Principle:Unslothai Unsloth Raw Text Data Loading
| Knowledge Sources | |
|---|---|
| Domains | NLP, Data_Preprocessing |
| Last Updated | 2026-02-07 00:00 GMT |
Overview
A data ingestion technique that converts raw text documents into tokenized, overlapping chunks suitable for causal language model continued pretraining.
Description
Raw text data loading addresses the need to train language models on unstructured text documents (plain text, markdown, JSON, CSV, etc.) rather than pre-formatted conversational datasets. The principle involves reading raw text files, splitting them into fixed-size token chunks with configurable overlap (stride), and producing a HuggingFace Dataset with input_ids and attention_mask columns ready for causal LM training.

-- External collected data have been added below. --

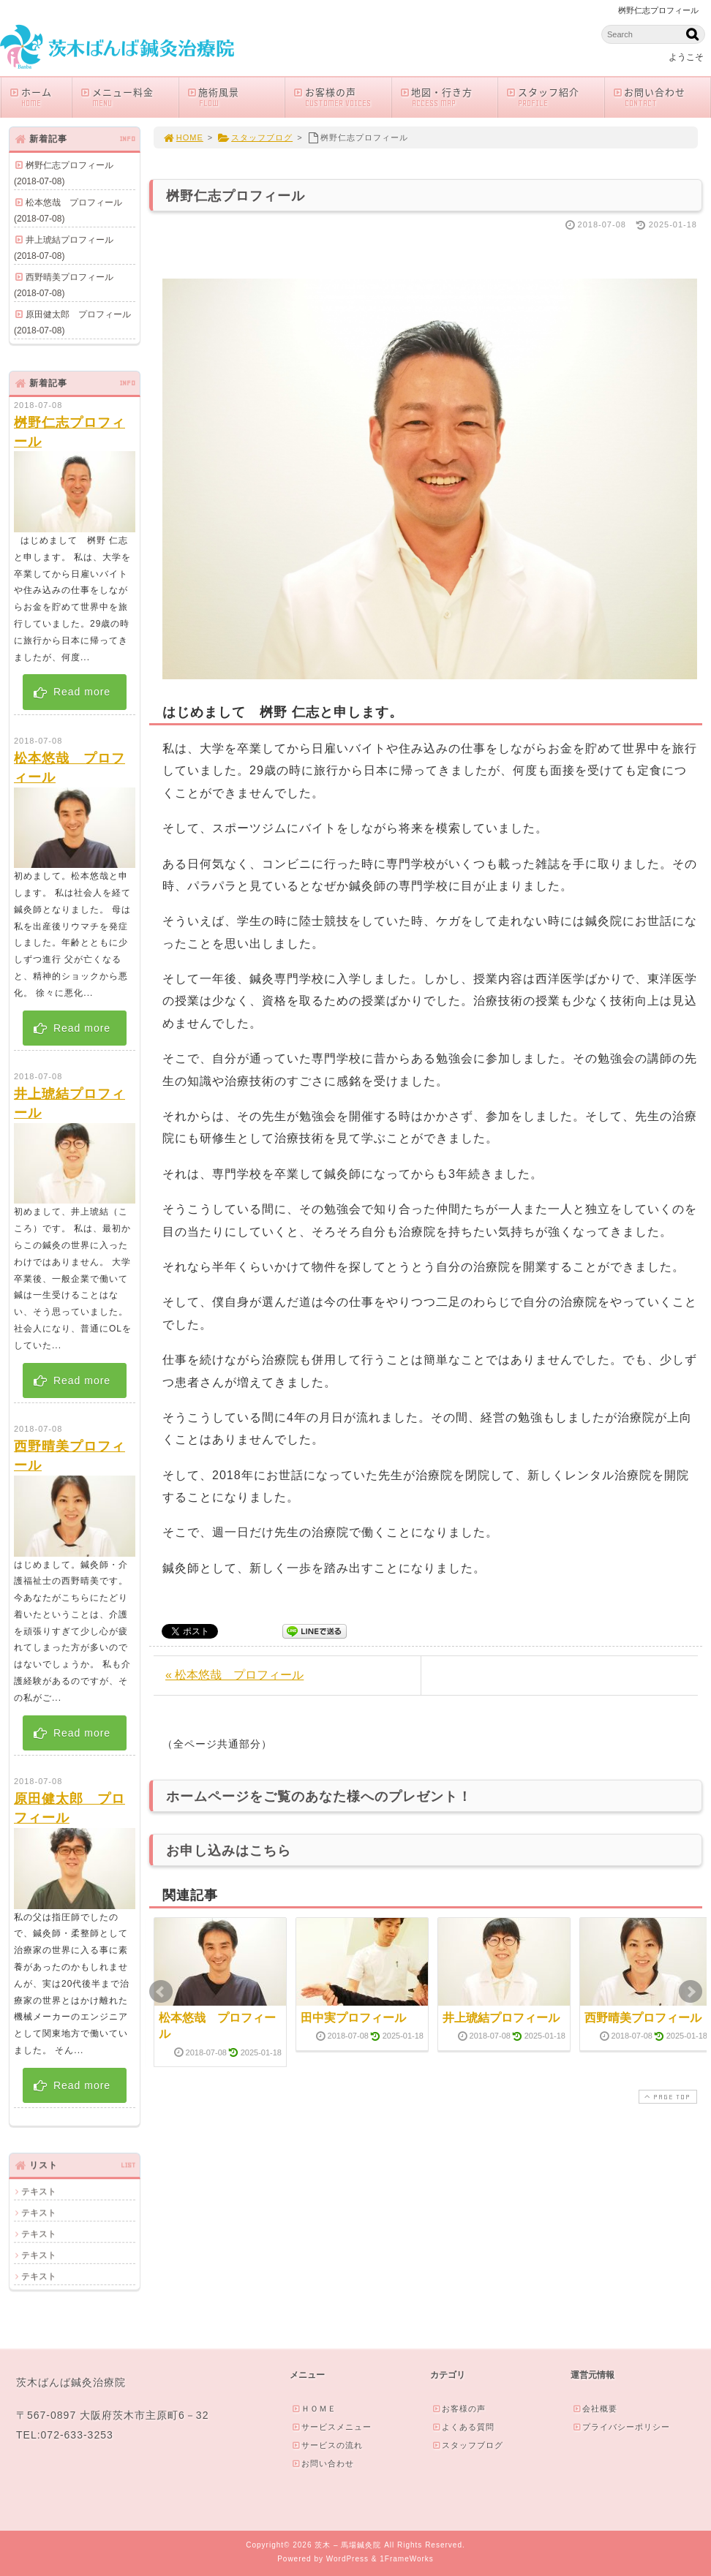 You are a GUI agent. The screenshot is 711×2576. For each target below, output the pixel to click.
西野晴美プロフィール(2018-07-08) (63, 285)
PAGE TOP (666, 2096)
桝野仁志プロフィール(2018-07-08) (63, 173)
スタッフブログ (255, 137)
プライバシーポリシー (621, 2426)
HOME (182, 137)
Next (690, 1991)
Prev (161, 1991)
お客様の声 (342, 97)
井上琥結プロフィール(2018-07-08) (63, 248)
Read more (71, 692)
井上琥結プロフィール (501, 2018)
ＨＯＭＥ (313, 2408)
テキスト (38, 2191)
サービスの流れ (327, 2445)
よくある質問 (463, 2426)
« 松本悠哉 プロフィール (234, 1675)
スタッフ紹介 (554, 97)
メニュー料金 (129, 97)
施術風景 (236, 97)
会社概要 (594, 2408)
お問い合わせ (661, 97)
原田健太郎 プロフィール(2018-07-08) (72, 322)
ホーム (40, 97)
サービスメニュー (331, 2426)
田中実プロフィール (353, 2018)
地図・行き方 (448, 97)
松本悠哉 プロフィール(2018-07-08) (68, 210)
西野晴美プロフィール (642, 2018) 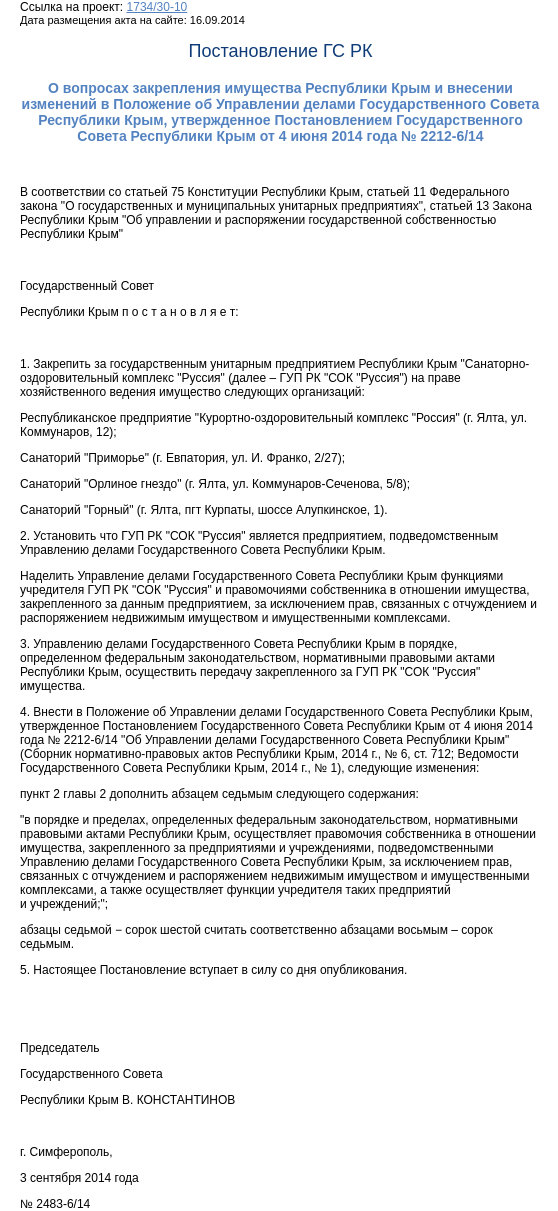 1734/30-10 (157, 7) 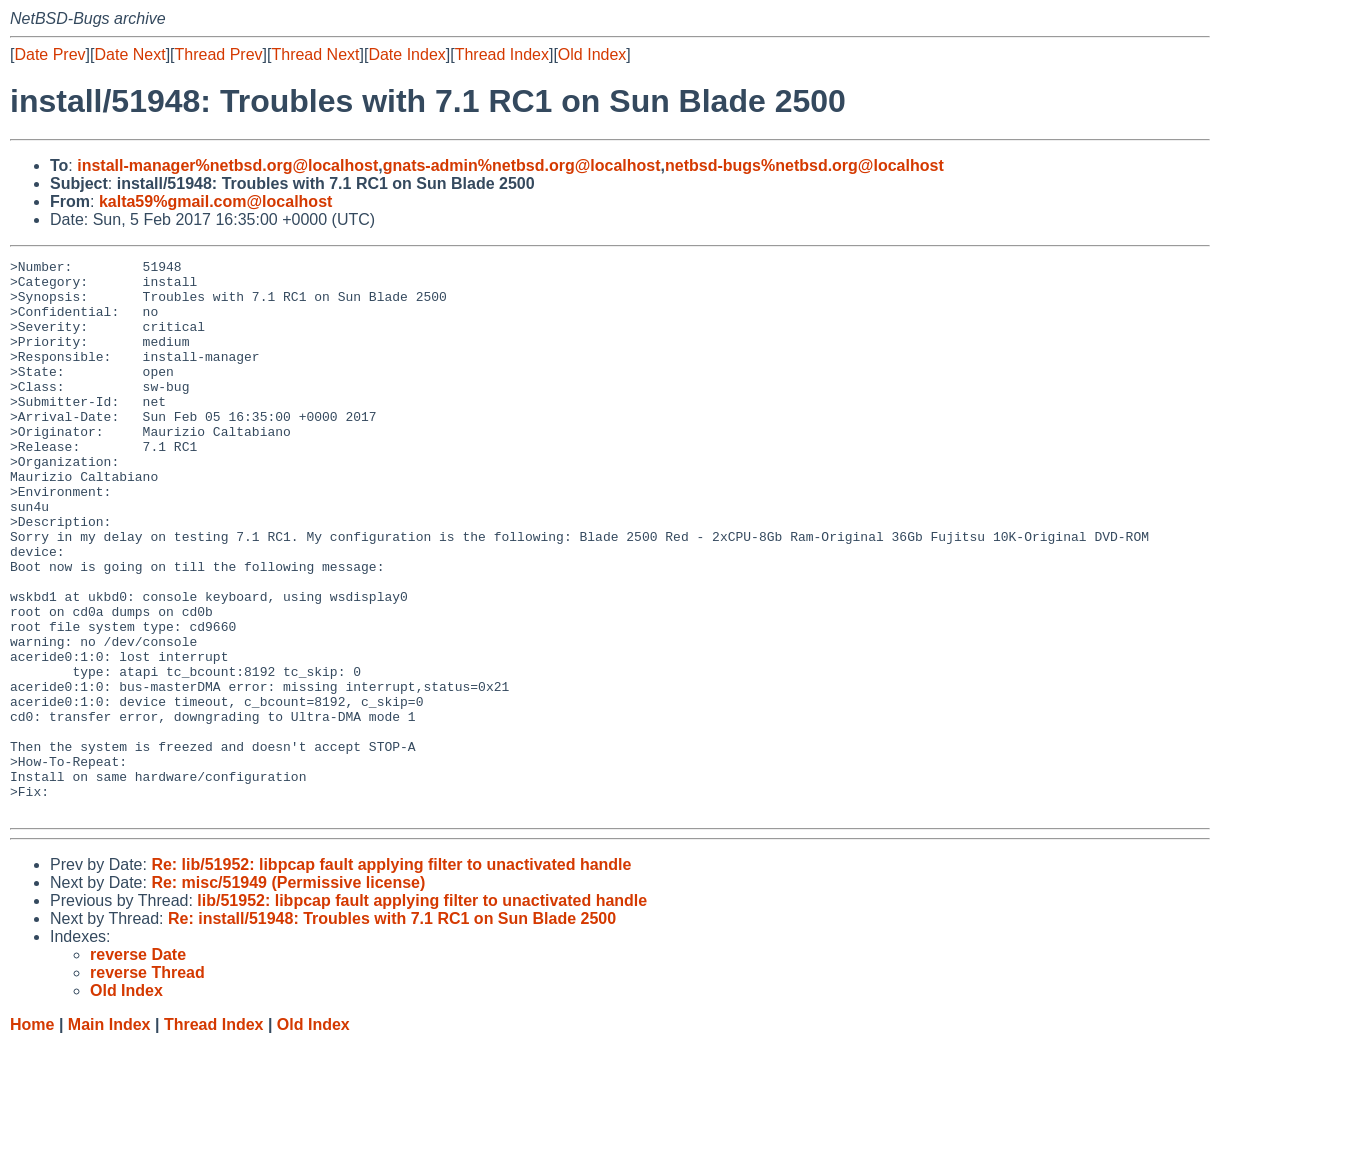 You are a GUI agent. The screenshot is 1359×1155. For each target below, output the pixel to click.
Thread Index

The stride overlap between consecutive chunks preserves context continuity at chunk boundaries, preventing the model from encountering abrupt context breaks during training.
Usage
Use this principle when performing continued pretraining (domain adaptation) on raw text corpora rather than instruction-tuning on conversational data. Typical scenarios include pretraining on domain-specific documents (legal, medical, scientific text) or extending a model's knowledge with custom text collections.
Theoretical Basis
The chunking algorithm applies a sliding window over the tokenized document:
# Abstract sliding window chunking
tokens = tokenizer.encode(document_text)
chunks = []
for i in range(0, len(tokens), chunk_size - stride):
chunk = tokens[i : i + chunk_size]
if len(chunk) >= min_chunk_size:
chunks.append(chunk)
# Each chunk overlaps with the previous by `stride` tokens
The overlap ensures that for any position in the original document, there exists at least one chunk where that position has sufficient preceding context for the model to learn meaningful next-token predictions.